Das Problem, das die meisten Tutorials veraltet sind, wird immer wieder erwähnt, wenn hier nach OpenGL-Tutorials gefragt wird (*wink mit dem Forensuch-Zaunpfahl*).

Ein aktuelles "Tutorial" (bzw. Buch) ist Learning Modern 3D Graphics Programming . Wenn du (wie ich  ) neben viel Text auch gerne compilierbare Beispiele willst: Ich fand nopper.tv - Norbert Nopper's Homepage ganz cool: Aktuelle, aufeinander aufbauende und gut kommentierte Beispiele - praktisch um einen Anfang zu haben.


----------



## Network (24. Aug 2012)

Ja 4.X wirft alles auf den Kopf. Aber um ehrlich zu sein hab ich noch nie ein System gesehen, dass mit 4.X lief? Kann es sein, dass es noch nicht all zu weit verbreitet ist?

Die deprecated Funktionen betrifft ein paar Hauptfunktion für die Darstellung aber das umlernen zur neuen stellt (für mich persöhnlich jedenfalls) keinerlei Probleme da.
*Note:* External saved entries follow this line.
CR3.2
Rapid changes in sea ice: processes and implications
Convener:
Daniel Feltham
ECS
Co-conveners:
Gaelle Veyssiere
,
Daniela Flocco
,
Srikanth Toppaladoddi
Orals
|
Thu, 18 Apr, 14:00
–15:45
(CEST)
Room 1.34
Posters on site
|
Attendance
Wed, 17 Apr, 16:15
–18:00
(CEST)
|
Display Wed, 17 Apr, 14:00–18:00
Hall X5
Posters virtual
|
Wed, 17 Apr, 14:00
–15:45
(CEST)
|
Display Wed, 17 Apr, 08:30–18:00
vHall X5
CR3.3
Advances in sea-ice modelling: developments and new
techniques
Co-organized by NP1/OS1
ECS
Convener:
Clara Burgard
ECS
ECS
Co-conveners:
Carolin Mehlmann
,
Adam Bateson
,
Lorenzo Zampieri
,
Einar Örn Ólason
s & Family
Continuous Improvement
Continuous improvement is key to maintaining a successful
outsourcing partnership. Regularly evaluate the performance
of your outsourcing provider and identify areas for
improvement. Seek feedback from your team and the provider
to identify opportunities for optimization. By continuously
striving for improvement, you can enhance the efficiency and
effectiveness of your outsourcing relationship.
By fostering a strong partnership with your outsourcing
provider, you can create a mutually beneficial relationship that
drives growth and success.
Ich dachte nebenbei immer dass OpenGL auf dem Rechner immer alle Versionen beinhaltet.
Und einen eigenen Shader aufzustellen um ein Dreieck darzustellen ???:L Ein Shader für Schatten-/Licht-/Wisch/X-Effekte ok, aber ein einfaches Dreieck? 
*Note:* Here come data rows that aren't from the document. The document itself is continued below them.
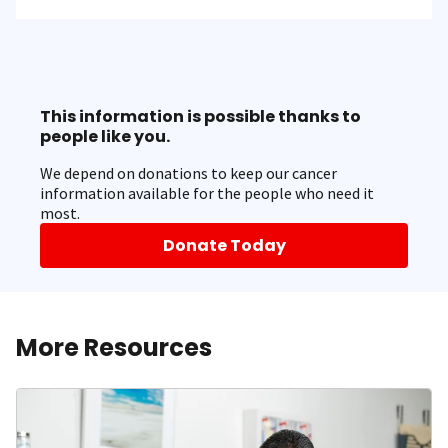
This information is possible thanks to
people like you.
We depend on donations to keep our cancer
information available for the people who need it
most.
Donate Today
More Resources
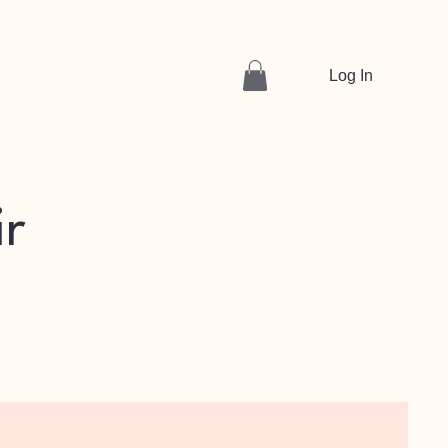
Volunteer
About
Find Support
Get Tickets
Log In
ir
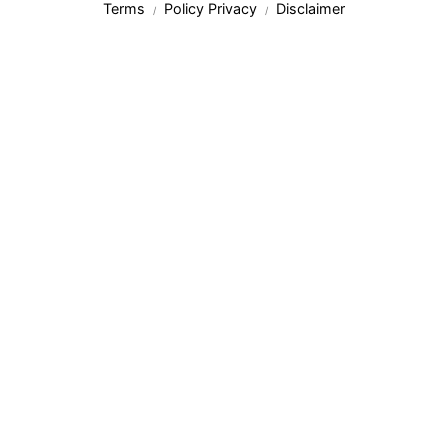
Terms
Policy Privacy
Disclaimer
/
/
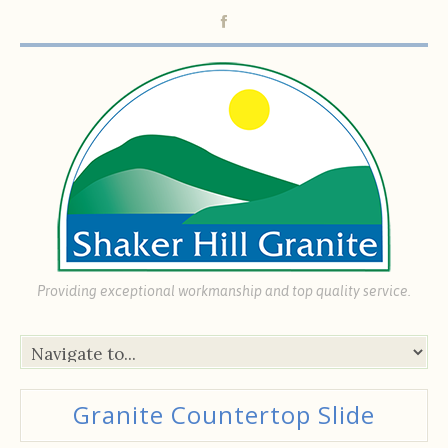
Providing exceptional workmanship and top quality service.
Granite Countertop Slide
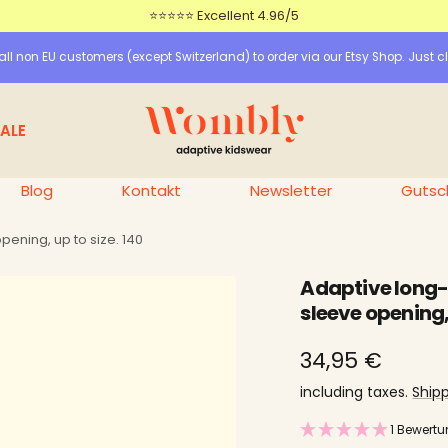
⭐⭐⭐⭐⭐ Excellent 4.96/5
ll non EU customers (except Switzerland) to order via our Etsy Shop. Just cl
Wombly
ALE
Blog
Kontakt
Newsletter
Gutsc
pening, up to size. 140
Adaptive long-s
sleeve opening, 
price
34,95 €
offer
including taxes.
Ship
1 Bewert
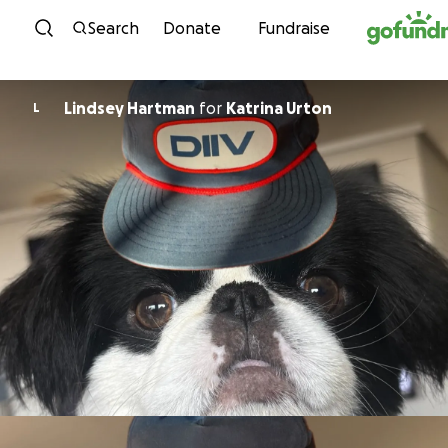
Skip to content
Search
Donate
Fundraise
Lindsey Hartman
for
Katrina Urton
L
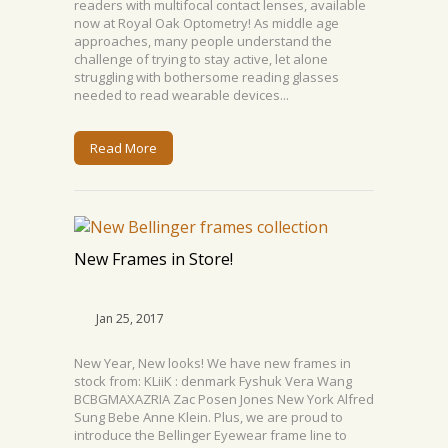
readers with multifocal contact lenses, available
now at Royal Oak Optometry! As middle age
approaches, many people understand the
challenge of trying to stay active, let alone
struggling with bothersome reading glasses
needed to read wearable devices...
Read More
New Frames in Store!
Jan 25, 2017
New Year, New looks! We have new frames in
stock from: KLiiK : denmark Fyshuk Vera Wang
BCBGMAXAZRIA Zac Posen Jones New York Alfred
Sung Bebe Anne Klein. Plus, we are proud to
introduce the Bellinger Eyewear frame line to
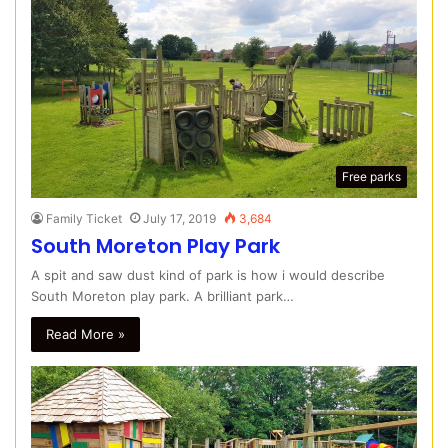
Free parks
Family Ticket
July 17, 2019
3,684
South Moreton Play Park
A spit and saw dust kind of park is how i would describe
South Moreton play park. A brilliant park…
Read More »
Was ich mit meiner Aussage erreichen wollte ist dass die derzeitigen Tutorials auch für die späteren Versionen eig. keinen Unterschied machen. Im Grunde muss man ja nur verstehen wie OpenGL bzw. allgemein Grafikdarstellungen funktionieren und wie man in etwa diverse Ziele in OpenGL erreicht.
Dieses Wissen reicht dann für OpenGL 1.1 als auch X.X (bis dato jedenfalls).
Mag sein dass sich Methodennamen und kleine Logiklücken etwas verändert haben, dass heißt nicht man muss sich neu einlernen sondern man muss die Documentation wechseln 
Aber klar, wenn es neue Tutorials gibt (wusste ich nicht, sind ja ziemlich rar allgemein) dann die neuen 

Gruß
Net


----------



## Guest2 (24. Aug 2012)

Moin,

schon mit OpenGL 3.0 wurde das OpenGL Deprecation Model eingeführt, bei dem sehr viele Funktionen als deprecated markiert wurden. Mit OpenGL 3.1 gab es dann die Unterscheidung zwischen dem Forward Compatible Context, bei dem alle deprecated Funktionen entfernt wurden und dem Full Context der auch die veralteten Funktionen noch zur Verfügung stellte.

Seit OpenGL 3.2 gibt es zusätzlich die Unterscheidung zwischen dem Core Profile, bei dem *fast* alle deprecated Funktionen entfernt wurden (alle bis auf 1 Funktion und 6 Attribute) und dem Compatibility Profile bei dem es die deprecated Funktionen noch gibt.

Aktuell gibt es also 3 Varianten: Compatibility Profile, Core Profile, Forward Compatible Core Profile

Wenn eine Grafikkarte aktuell OpenGL unterstützt, dann muss diese nur noch das Core Profile unterstützen! Praktisch unterstützen aber alle Grafikkarten auch das Compatibility Profile (und werden es wohl auch weiterhin).

Praktisch alles, was in den NeHe-Tutorials erklärt wird, bezieht sich auf die Fixed Function Pipeline. Alles davon ist deprecated und aus dem Core Profile entfernt. Seit OpenGL 3.1 muss mindestens ein Vertexshader und ein Fragmentshader eingebunden werden. Von allen OpenGL Funktionen, die in den NeHe-Tutorials erklärt werden, dürften nur etwa eine Handvoll nicht deprecated sein.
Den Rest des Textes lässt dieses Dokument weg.